Galaga (1985) é uma versão evoluída de Galaxian, com inimigos que se deslocam mais pela tela. Battle City (1985) é um jogo de tanques em que você deve derrotar os adversários e defender a bandeira da sua base. Pac-Land (1985) é o primeiro Pac-Man de plataforma e, bem, é uma porcaria. A movimentação ocorre usando botões e você pula usando o analógico. Tudo errado! Já Dig Dug II (1986) migra da caverna pra uma ilha que muda de formato a cada fase. O “Dig” deixa de fazer sentido com a nova perspectiva e, bem, não é tão legal quanto o primeiro game.
Super Xevious (1986) é outro game japonês que chega pela primeira vez ao ocidente. Não é muito diferente do primeiro, mas vale pela curiosidade. Mappy-Land (1986) segue a base do game original, adicionando fases temáticas bem coloridas e mais itens para usar. Legacy of the Wizard (1987) é um importante RPG de ação não-linear que serviu de base para o conceito de mundo aberto que conhecemos hoje em dia, inclusive combinando elementos de gameplay que depois se tornaria o gênero “Metroidvania”.

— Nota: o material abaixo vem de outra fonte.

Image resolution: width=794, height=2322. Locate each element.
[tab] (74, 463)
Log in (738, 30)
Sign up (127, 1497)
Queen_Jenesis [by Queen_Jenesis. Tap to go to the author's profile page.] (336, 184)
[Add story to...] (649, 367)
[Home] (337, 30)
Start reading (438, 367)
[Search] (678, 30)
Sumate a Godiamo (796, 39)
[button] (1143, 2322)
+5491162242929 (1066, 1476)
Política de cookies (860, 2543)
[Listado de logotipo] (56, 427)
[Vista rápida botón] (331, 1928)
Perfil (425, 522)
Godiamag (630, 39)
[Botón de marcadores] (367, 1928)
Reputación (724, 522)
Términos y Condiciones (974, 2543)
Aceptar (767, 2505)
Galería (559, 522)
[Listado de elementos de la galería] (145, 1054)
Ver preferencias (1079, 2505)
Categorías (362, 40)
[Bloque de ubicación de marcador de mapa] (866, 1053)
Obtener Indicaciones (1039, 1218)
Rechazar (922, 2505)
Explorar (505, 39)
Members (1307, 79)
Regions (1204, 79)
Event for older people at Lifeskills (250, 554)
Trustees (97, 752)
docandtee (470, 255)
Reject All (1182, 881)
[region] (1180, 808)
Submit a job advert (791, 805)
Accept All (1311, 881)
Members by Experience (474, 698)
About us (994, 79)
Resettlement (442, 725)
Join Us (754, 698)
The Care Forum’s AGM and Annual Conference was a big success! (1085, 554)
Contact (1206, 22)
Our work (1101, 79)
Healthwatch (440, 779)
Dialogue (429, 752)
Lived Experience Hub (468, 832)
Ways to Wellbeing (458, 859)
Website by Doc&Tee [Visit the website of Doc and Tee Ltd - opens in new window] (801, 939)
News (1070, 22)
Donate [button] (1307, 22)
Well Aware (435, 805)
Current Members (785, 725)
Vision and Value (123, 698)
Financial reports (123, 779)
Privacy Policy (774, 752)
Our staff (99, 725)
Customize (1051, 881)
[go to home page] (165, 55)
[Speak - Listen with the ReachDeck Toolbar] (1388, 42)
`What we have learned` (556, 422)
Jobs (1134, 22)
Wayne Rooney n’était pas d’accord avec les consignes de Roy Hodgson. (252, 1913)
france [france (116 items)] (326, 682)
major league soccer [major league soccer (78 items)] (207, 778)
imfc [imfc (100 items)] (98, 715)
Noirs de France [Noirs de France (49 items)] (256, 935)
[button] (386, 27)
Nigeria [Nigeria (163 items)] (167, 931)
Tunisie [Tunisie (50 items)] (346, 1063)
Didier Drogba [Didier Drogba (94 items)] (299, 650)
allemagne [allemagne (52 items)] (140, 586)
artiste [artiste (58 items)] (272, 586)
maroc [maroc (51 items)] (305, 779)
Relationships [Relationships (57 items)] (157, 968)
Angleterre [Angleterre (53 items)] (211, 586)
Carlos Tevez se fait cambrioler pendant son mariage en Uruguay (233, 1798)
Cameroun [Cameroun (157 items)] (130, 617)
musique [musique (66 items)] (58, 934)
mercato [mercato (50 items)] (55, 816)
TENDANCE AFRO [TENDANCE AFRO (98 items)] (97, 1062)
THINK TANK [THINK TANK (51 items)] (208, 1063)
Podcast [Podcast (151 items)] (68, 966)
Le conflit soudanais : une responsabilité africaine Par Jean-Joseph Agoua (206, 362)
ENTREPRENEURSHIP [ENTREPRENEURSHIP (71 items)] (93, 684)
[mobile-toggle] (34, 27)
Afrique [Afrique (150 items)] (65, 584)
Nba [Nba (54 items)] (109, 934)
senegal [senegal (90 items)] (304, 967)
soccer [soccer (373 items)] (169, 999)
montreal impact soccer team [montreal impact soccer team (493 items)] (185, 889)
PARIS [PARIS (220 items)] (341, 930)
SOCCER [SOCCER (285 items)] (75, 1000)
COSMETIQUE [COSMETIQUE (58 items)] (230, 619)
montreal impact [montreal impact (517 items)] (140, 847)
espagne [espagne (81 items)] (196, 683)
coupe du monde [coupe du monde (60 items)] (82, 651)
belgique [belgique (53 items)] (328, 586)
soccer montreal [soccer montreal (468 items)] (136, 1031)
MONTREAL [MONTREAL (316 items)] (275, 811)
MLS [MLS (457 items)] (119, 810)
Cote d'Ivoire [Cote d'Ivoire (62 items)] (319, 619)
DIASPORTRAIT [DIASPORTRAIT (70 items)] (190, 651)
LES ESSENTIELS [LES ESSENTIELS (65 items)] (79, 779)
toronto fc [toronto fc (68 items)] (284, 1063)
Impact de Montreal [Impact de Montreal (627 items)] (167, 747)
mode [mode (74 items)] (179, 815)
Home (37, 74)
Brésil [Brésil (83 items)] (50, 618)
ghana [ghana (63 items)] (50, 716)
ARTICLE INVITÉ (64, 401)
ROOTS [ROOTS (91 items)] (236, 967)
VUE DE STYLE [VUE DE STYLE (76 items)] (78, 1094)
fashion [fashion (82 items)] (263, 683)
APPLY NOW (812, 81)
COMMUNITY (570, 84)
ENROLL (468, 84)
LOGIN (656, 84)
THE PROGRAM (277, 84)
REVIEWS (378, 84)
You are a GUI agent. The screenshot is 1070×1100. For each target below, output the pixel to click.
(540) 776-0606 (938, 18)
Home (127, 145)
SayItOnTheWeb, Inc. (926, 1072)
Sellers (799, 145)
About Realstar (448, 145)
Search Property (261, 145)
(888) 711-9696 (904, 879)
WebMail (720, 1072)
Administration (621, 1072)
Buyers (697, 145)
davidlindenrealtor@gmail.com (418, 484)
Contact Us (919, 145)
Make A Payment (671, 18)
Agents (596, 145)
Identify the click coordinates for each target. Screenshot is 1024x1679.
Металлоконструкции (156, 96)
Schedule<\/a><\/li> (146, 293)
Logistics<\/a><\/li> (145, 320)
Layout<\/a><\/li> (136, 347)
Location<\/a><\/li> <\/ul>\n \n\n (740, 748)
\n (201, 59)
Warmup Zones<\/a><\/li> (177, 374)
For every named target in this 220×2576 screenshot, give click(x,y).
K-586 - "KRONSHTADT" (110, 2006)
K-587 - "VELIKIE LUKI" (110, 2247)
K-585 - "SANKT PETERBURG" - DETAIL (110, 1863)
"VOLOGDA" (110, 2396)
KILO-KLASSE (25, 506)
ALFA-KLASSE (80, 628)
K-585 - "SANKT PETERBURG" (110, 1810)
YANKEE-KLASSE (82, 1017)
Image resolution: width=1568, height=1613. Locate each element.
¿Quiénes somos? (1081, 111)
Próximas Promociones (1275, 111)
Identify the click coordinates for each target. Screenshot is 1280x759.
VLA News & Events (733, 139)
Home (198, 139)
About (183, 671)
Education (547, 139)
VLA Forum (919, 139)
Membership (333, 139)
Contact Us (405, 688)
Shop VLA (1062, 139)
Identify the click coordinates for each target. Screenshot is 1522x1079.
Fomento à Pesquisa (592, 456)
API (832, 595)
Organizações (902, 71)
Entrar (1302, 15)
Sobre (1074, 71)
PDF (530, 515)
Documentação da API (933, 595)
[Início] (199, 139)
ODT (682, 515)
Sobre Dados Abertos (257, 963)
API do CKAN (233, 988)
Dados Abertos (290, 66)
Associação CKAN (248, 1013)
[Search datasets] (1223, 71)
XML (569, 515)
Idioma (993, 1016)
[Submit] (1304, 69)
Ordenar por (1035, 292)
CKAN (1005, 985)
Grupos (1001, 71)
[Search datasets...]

Rolling Thunder (1989) é um divertido e desafiador side-scrolling shooter no qual você encara diversos inimigos a rodo. Você se esconde em portas e, da mesma maneira, recupera munição para avançar pelas fases. Dragon Buster II (1989) é mais um jogo japonês chegando pela primeira vez ao ocidente, e bem diferente do primeiro jogo. O RPG de ação possui visão isométrica, com o cenário sendo revelado aos poucos durante a exploração, e o gameplay permite ricochetear suas flechas usando as paredes. Bastante ousado para sua época e com boa duração.
Mendel Palace (1989) é um jogo de ação e quebra-cabeça em que você aciona painéis pelo chão para usar power-ups e empurrar os oponentes para fora da arena. Um clássico da Game Freak, desenvolvedora japonesa mais conhecida pelos jogos da franquia Pokémon. A lista termina com Gaplus, criado exclusivamente para o Namco Museum Archives Vol 2, sendo uma sequência 8-bit de Galaga. É bem mais rápido, com maior variedade de inimigos e tipos de disparo para somar às naves de suporte.
Namco Museum Archives Vol 1 & 2 é uma boa pedida para os fãs de retro gaming, que jogaram alguns destes clássicos na época. Sendo sincero não é todo game que presta, ainda mais pelo fato de não termos aqui as melhores versões de cada título – são todos port da versão de NES – mas a inclusão dos dois novos games, Pac-Man Championship Edition e Gaplus, já valem o investimento. Só ficou faltando os manuais digitalizados de cada game, para ensinar como jogar. Mendel Palace é um destes que, de cara, não dá pra entender como funciona. Fora isso, a B.B. Studio e a M2 estão de parabéns!